Morning Report: 17 August 2017

17th August 2017 By: Ranko Berich

GBP Solid labour market data caused a small rally for sterling against both the euro and the dollar, the former completely reversing by midnight while GBPUSD did manage to close slightly higher. Unemployment fell to just 4.4%, while average earnings ticked up 2.1% over the three months to June, compared to the same period a year ago. Nominal weekly earnings were up 2.8% year on year in June, significantly faster than recent months, although this is a very volatile series which is exactly why the 3m/YoY average is more widely reported on. It’s far too early to conclude that the spike seen in June is an indication of wage inflation returning to the UK, but is nonetheless a sliver of good data, which if replicated in coming months will suggest the BoE’s optimism on wage growth may ultimately be proved correct. Today at 09:30 BST monthly Retail Sales data will be released.

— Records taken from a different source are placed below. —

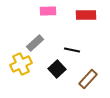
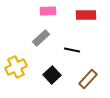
gray rectangle: moved 6 px right, 5 px up
yellow cross: moved 5 px left, 3 px down
black square: moved 5 px left, 6 px down
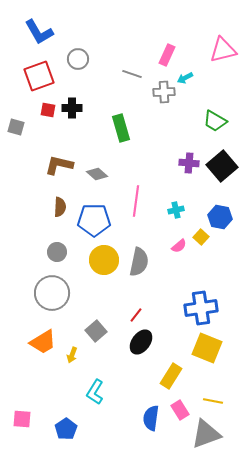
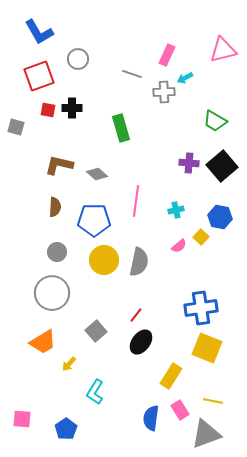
brown semicircle at (60, 207): moved 5 px left
yellow arrow at (72, 355): moved 3 px left, 9 px down; rotated 21 degrees clockwise
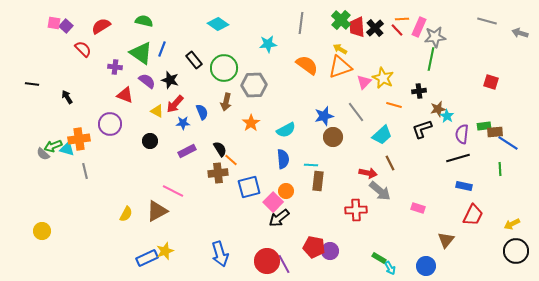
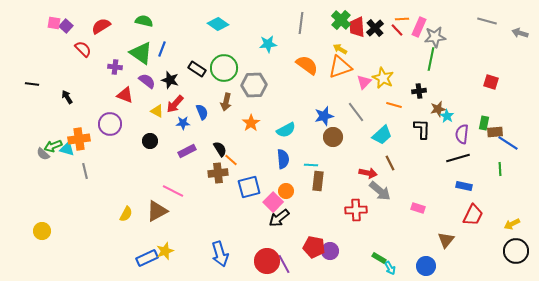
black rectangle at (194, 60): moved 3 px right, 9 px down; rotated 18 degrees counterclockwise
green rectangle at (484, 126): moved 3 px up; rotated 72 degrees counterclockwise
black L-shape at (422, 129): rotated 110 degrees clockwise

EUR The euro took advantage of the broad dollar weakness seen yesterday evening to erase Tuesday’s loses for EURUSD. Eurozone Gross Domestic Product data showed the economy growing 0.6% in the second quarter, broadly in line with expectations. Year on year growth was 2.2%, with strong contributions coming from central and eastern European countries as well as Spain and the Netherlands. French unemployment fell to its lowest level since 2012, to 9.5%, in line with forecasts but still above euro area unemployment. Today at 10:00 BST eurozone Consumer Price Index data will be released alongside Trade Balance, and at 12:30 the European Central Bank’s latest meeting minutes will be out. The ECB is trying to work out how to acknowledge that improving fundamentals in the eurozone will eventually require tighter monetary policy without causing undue tightening in financial conditions, so the minutes are unlikely to give much away.

USD USD sold off broadly yesterday after the latest meeting minutes from the rate setting Federal Open Market Committee showed division about when to begin to reduce the Fed’s balance sheet, which has been swollen by asset purchase programs. The USD weakness seen in the wake of the minutes may have been due to the increased concern policymakers expressed about soft inflation figures, which meant the committee could afford to once again be “patient” with further rate hikes. Today at 13:30 BST weekly Unemployment Claims will be released alongside the Philladelphia Federal Reserve’s Manufacturing Index, followed by Capacity Utilization and Industrial Production at 14:15 and the CB Leading Index at 15:00.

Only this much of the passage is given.